Andrew Schwartz, the lead scientist at UC Berkeley’s Central Sierra Snow Lab, told LAMag last week that blizzard conditions in the mountains this month will only further resolve the drought.

“If we get 15 feet over the next month, we’re going to be looking pretty good for resolving not just short-term drought, but some of our longer-term droughts as well,” Schwartz said.

However, the flip side of a denser snowpack is an increased chance of flooding.

AccuWeather Senior Meteorologist Adam Douty worries a surge of warm air at the onset of the storm may melt some of that snow, where an estimated 2-6 inches of water remains locked up—until 2-4 inches of rain in above-freezing temperatures liquefies that snow, leading to up to 10 inches of water rushing through streams and rivers in hours.

“It is at the intermediate elevations, starting around 2,000 feet, up to about 5,000 feet, where enough rain will fall to cause some of the existing snowpack to melt and add to the runoff,” Douty said.

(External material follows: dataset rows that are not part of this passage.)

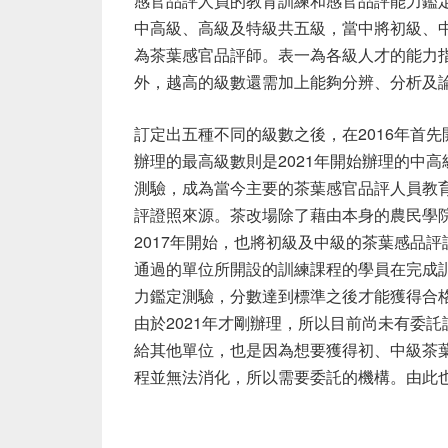
感官品評人員的教育訓練和感官品評能力鑑
中高級、高級及特級共五級，當中將初級、
為茶葉感官品評師。表一為各級人才的能力
外，越高的級數還需加上能夠分辨、分析及
訂定出五種不同的級數之後，在
2016
年首先
辦理的最高級數則是
2021
年開始辦理的中高
測驗，成為當今主要的茶葉感官品評人員教
評證照來源。茶改場除了藉由本身的農民學
2017
年開始，也將初級及中級的茶葉感品評
通過的單位所開設的訓練課程的學員在完成
力鑑定測驗，分數達到標準之後才能獲得合
由於
2021
年才剛辦理，所以目前尚未有委託
給其他單位，也是因為想要獲得初、中級茶
程並無法消化，所以需要委託的機構。由此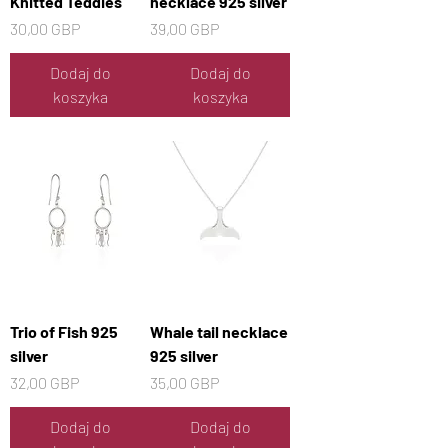
Knitted Teddies
necklace 925 silver
Cena
Cena
30,00 GBP
39,00 GBP
Dodaj do
Dodaj do
koszyka
koszyka
Trio of Fish 925
Whale tail necklace
silver
925 silver
Cena
Cena
32,00 GBP
35,00 GBP
Dodaj do
Dodaj do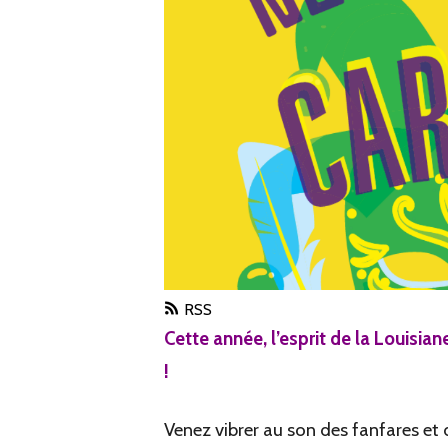
RSS
Cette année, l’esprit de la Louisi
!
Venez vibrer au son des fanfares et 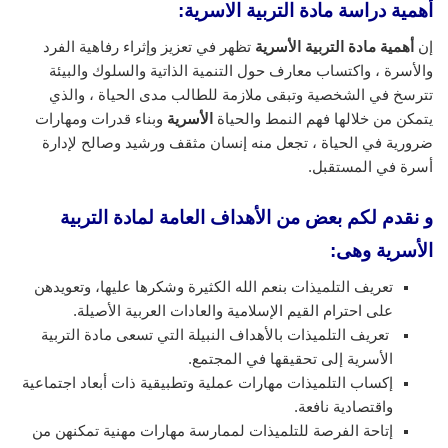
أهمية دراسة مادة التربية الاسرية:
إن
أهمية مادة التربية الأسرية
تظهر في تعزيز وإثراء رفاهية الفرد
والأسرة ، واكتساب معارف حول التنمية الذاتية والسلوك والبيئة
تترسخ في الشخصية وتبقى ملازمة للطالب مدى الحياة ، والذي
يتمكن من خلالها فهم النمط والحياة
الأسرية
وبناء قدرات ومهارات
ضرورية في الحياة ، تجعل منه إنسان مثقف ورشيد وصالح لإدارة
أسرة في المستقبل.
و نقدم لكم بعض من الأهداف العامة لمادة التربية
الأسرية وهى:
تعريف التلميذات بنعم الله الكثيرة وشكرها عليها، وتعويدهن
على احترام القيم الإسلامية والعادات العربية الأصيلة.
تعريف التلميذات بالأهداف النبيلة التي تسعى مادة التربية
الأسرية إلى تحقيقها في المجتمع.
إكساب التلميذات مهارات عملية وتطبيقية ذات أبعاد اجتماعية
واقتصادية نافعة.
إتاحة الفرصة للتلميذات لممارسة مهارات مهنية تمكنهن من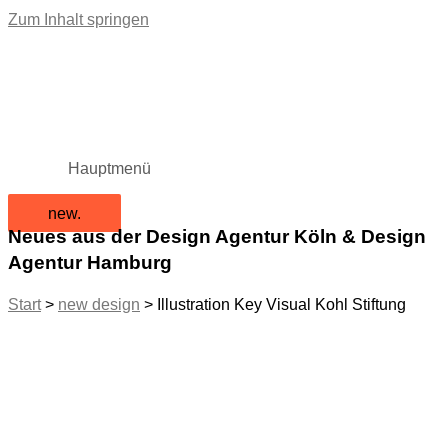
Zum Inhalt springen
Hauptmenü
new.
Neues aus der Design Agentur Köln & Design
Agentur Hamburg
Start
>
new design
>
Illustration Key Visual Kohl Stiftung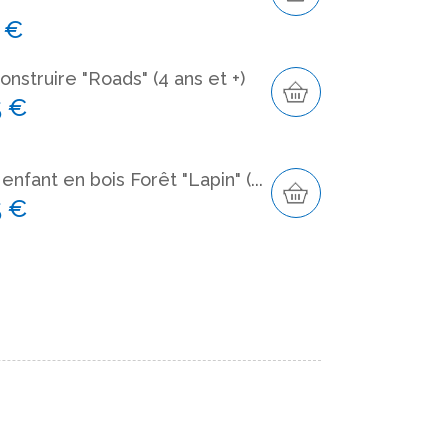
5 €
onstruire "Roads" (4 ans et +)
5 €
enfant en bois Forêt "Lapin" (...
5 €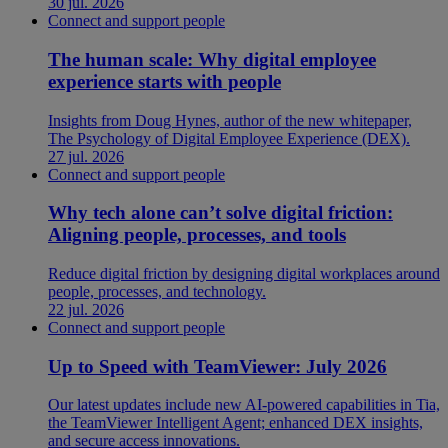
30 jul. 2026
Connect and support people
The human scale: Why digital employee
experience starts with people
Insights from Doug Hynes, author of the new whitepaper,
The Psychology of Digital Employee Experience (DEX).
27 jul. 2026
Connect and support people
Why tech alone can’t solve digital friction:
Aligning people, processes, and tools
Reduce digital friction by designing digital workplaces around
people, processes, and technology.
22 jul. 2026
Connect and support people
Up to Speed with TeamViewer: July 2026
Our latest updates include new AI-powered capabilities in Tia,
the TeamViewer Intelligent Agent; enhanced DEX insights,
and secure access innovations.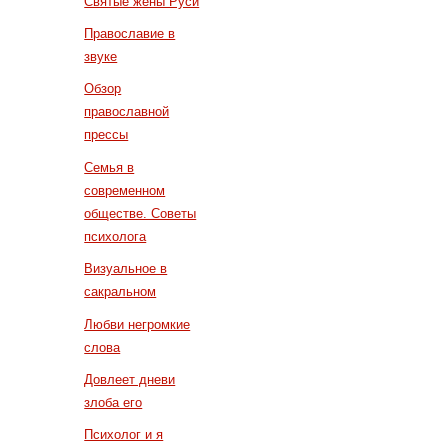
Святые жены Руси
Православие в
звуке
Обзор
православной
прессы
Семья в
современном
обществе. Советы
психолога
Визуальное в
сакральном
Любви негромкие
слова
Довлеет дневи
злоба его
Психолог и я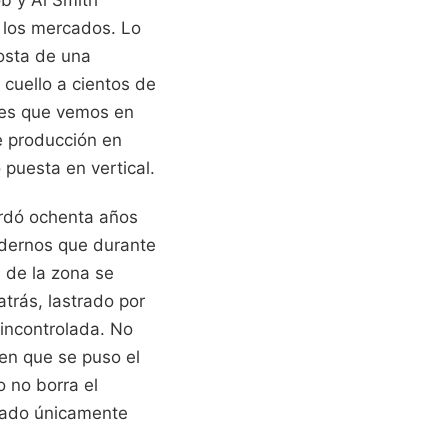
 los mercados. Lo
costa de una
 cuello a cientos de
res que vemos en
e producción en
 puesta en vertical.
ardó ochenta años
modernos que durante
s de la zona se
trás, lastrado por
 incontrolada. No
en que se puso el
o no borra el
vado únicamente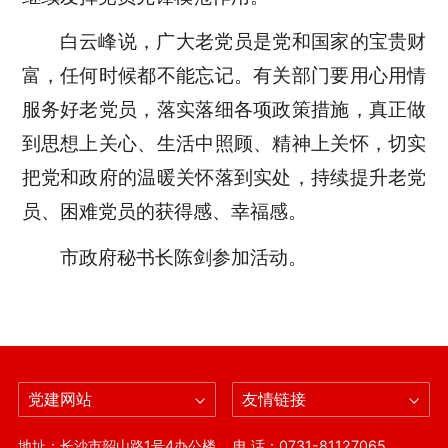
白云峰说，广大老党员是党和国家的宝贵财
富，任何时候都不能忘记。有关部门要用心用情
服务好老党员，落实落细各项政策措施，真正做
到思想上关心、生活中照顾、精神上关怀，切实
把党和政府的温暖关怀落到实处，持续提升老党
员、困难党员的获得感、幸福感。
市政府秘书长陈剑参加活动。
党建网站
友情链接
地址：长沙市韶山路1号4办公楼
电 话：0731-81127065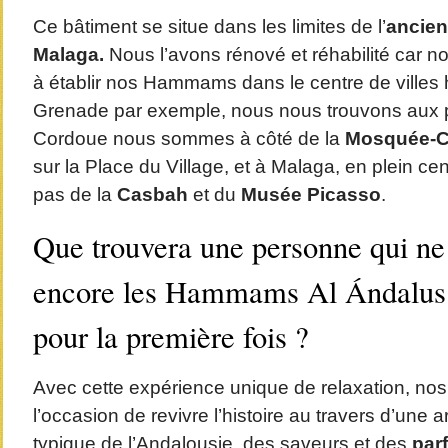
Ce bâtiment se situe dans les limites de l’
ancien
Malaga.
Nous l’avons rénové et réhabilité car n
à établir nos Hammams dans le centre de villes h
Grenade par exemple, nous nous trouvons aux 
Cordoue nous sommes à côté de la
Mosquée-C
sur la Place du Village, et à Malaga, en plein ce
pas de la
Casbah
et du
Musée Picasso
.
Que trouvera une personne qui ne
encore les Hammams Al Ándalus e
pour la première fois ?
Avec cette expérience unique de relaxation, nos 
l’occasion de revivre l’histoire au travers d’une a
typique de l’Andalousie, des saveurs et des
par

AccuWeather Meteorologist Andrew Johnson-Levine has good news for Angelinos and SoCal mountain communities, like Big Bear, Lake Arrowhead and Idyllwild.

“Unlike the big storm from late February, the heaviest rain and snow is likely to aim toward Northern California, leaving the Los Angeles and San Diego areas with only light precipitation,” he said. “This will allow many mountain communities in Southern California, such as Big Bear Lake, to continue cleanup and recovery after the recent record-breaking snowfall.”